There were fifty-four listener participants who completed this task. Because of technical issues, we had to discard eleven of these participants’ results, leaving forty-three participants whose data we used in the final analysis.4 The mean age of listeners was 22.8 years. As in the explicit measures task, all listeners completed a demographic questionnaire that included questions about their age, level of formal education, region of origin, the amount of time they have spent in the San Juan metropolitan area, and their linguistic background.

Stimuli

We used two sets of stimuli in this task. The first set, used in the priming phase, was made up of the same six article-noun combinations used in the explicit methods perception task (described earlier).

The second set, used in the test phase, was produced using an adaptation of a matched-guise design (Lambert et al. i960). Speakers produced three variations of the stimuli containing the variable of interest, the /s/ pronunciation. The test phase stimuli included two phrases:

(1) Estos chicos no vienen.

‘These boys aren’t coming’

(2) Estos coches no van.

‘These cars don’t run/don’t go.’

The speakers were instructed to read the phrase several times pronouncing each /s/ several times as [s], as [h], and by eliding all /s/. This method resulted in more natural sounding tokens as compared to digitally manipulated stimuli.

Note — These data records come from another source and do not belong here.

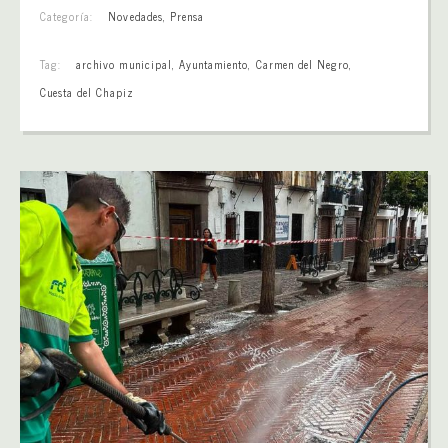
Categoría:
Novedades
,
Prensa
Tag:
archivo municipal
,
Ayuntamiento
,
Carmen del Negro
,
Cuesta del Chapiz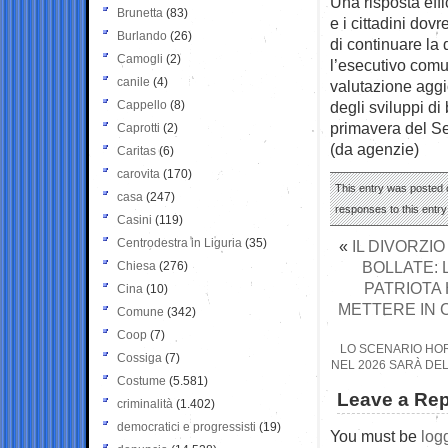
Una risposta eff
Brunetta
(83)
e i cittadini do
Burlando
(26)
di continuare la
Camogli
(2)
l’esecutivo comu
canile
(4)
valutazione aggi
Cappello
(8)
degli sviluppi di
primavera del S
Caprotti
(2)
(da agenzie)
Caritas
(6)
carovita
(170)
This entry was posted o
casa
(247)
responses to this entr
Casini
(119)
Centrodestra in Liguria
(35)
«
IL DIVORZI
BOLLATE: 
Chiesa
(276)
PATRIOTA 
Cina
(10)
METTERE IN 
Comune
(342)
Coop
(7)
LO SCENARIO HOR
Cossiga
(7)
NEL 2026 SARÀ DEL
Costume
(5.581)
Leave a Rep
criminalità
(1.402)
democratici e progressisti
(19)
You must be
log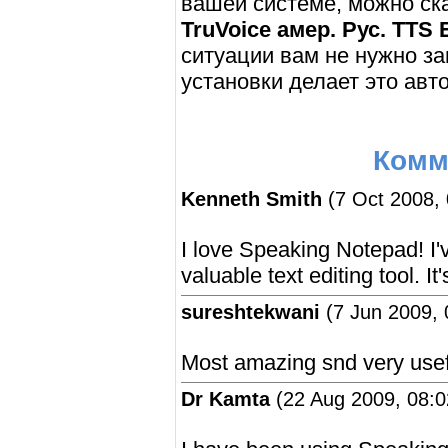
вашей системе, можно ск
TruVoice амер. Рус. TTS 
ситуации вам не нужно за
установки делает это авт
Комм
Kenneth Smith
(7 Oct 2008, 
I love Speaking Notepad! I'
valuable text editing tool. I
sureshtekwani
(7 Jun 2009, 
Most amazing snd very use
Dr Kamta
(22 Aug 2009, 08:0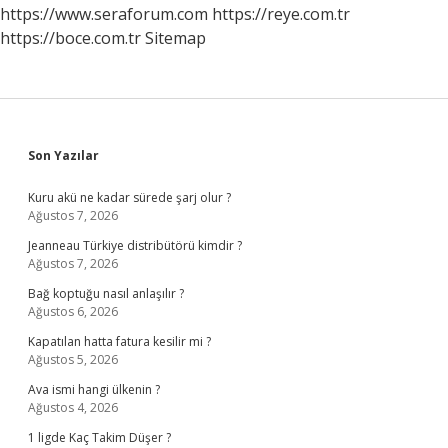
https://www.seraforum.com
https://reye.com.tr
https://boce.com.tr
Sitemap
Sidebar
Son Yazılar
Kuru akü ne kadar sürede şarj olur ?
Ağustos 7, 2026
Jeanneau Türkiye distribütörü kimdir ?
Ağustos 7, 2026
Bağ koptuğu nasıl anlaşılır ?
Ağustos 6, 2026
Kapatılan hatta fatura kesilir mi ?
Ağustos 5, 2026
Ava ismi hangi ülkenin ?
Ağustos 4, 2026
1 ligde Kaç Takim Düşer ?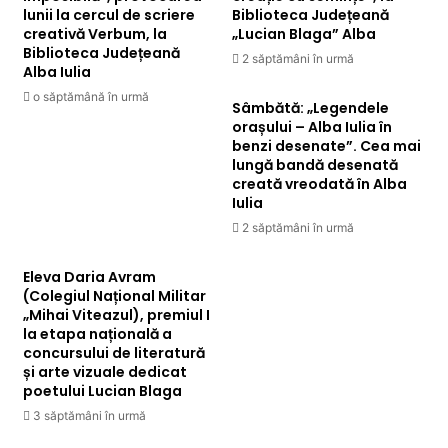
lunii la cercul de scriere
Biblioteca Județeană
creativă Verbum, la
„Lucian Blaga” Alba
Biblioteca Județeană
2 săptămâni în urmă
Alba Iulia
o săptămână în urmă
Sâmbătă: „Legendele
orașului – Alba Iulia în
benzi desenate”. Cea mai
lungă bandă desenată
creată vreodată în Alba
Iulia
2 săptămâni în urmă
Eleva Daria Avram
(Colegiul Național Militar
„Mihai Viteazul), premiul I
la etapa națională a
concursului de literatură
și arte vizuale dedicat
poetului Lucian Blaga
3 săptămâni în urmă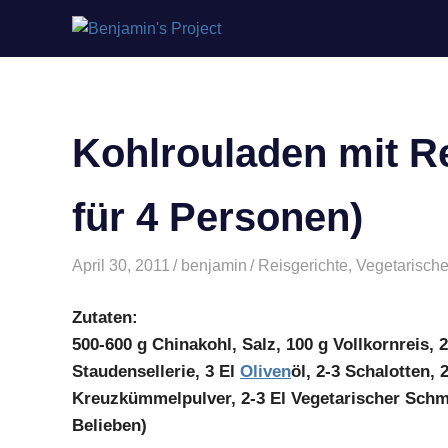
Benjamin's
Zum
Project
Inhalt
springen
Kohlrouladen mit Re
für 4 Personen)
April 30, 2011
benjamin
Reisgerichte
,
Vegetarisch
Zutaten:
500-600 g Chinakohl, Salz, 100 g Vollkornreis, 
Staudensellerie, 3 El
Oliven
öl, 2-3 Schalotten, 
Kreuzkümmelpulver, 2-3 El Vegetarischer Sch
Belieben)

Using the mean scores from the explicit measures perception task, we identified the seven speakers evaluated as the most stereotypically straight-sounding and the seven speakers evaluated as the most stereotypically gay-sounding. We used these speakers’ stimuli as the test items in the voice recognition experiment; we used the stimuli that had been recorded by speakers who were not in either one of these groups as practice and distracter items.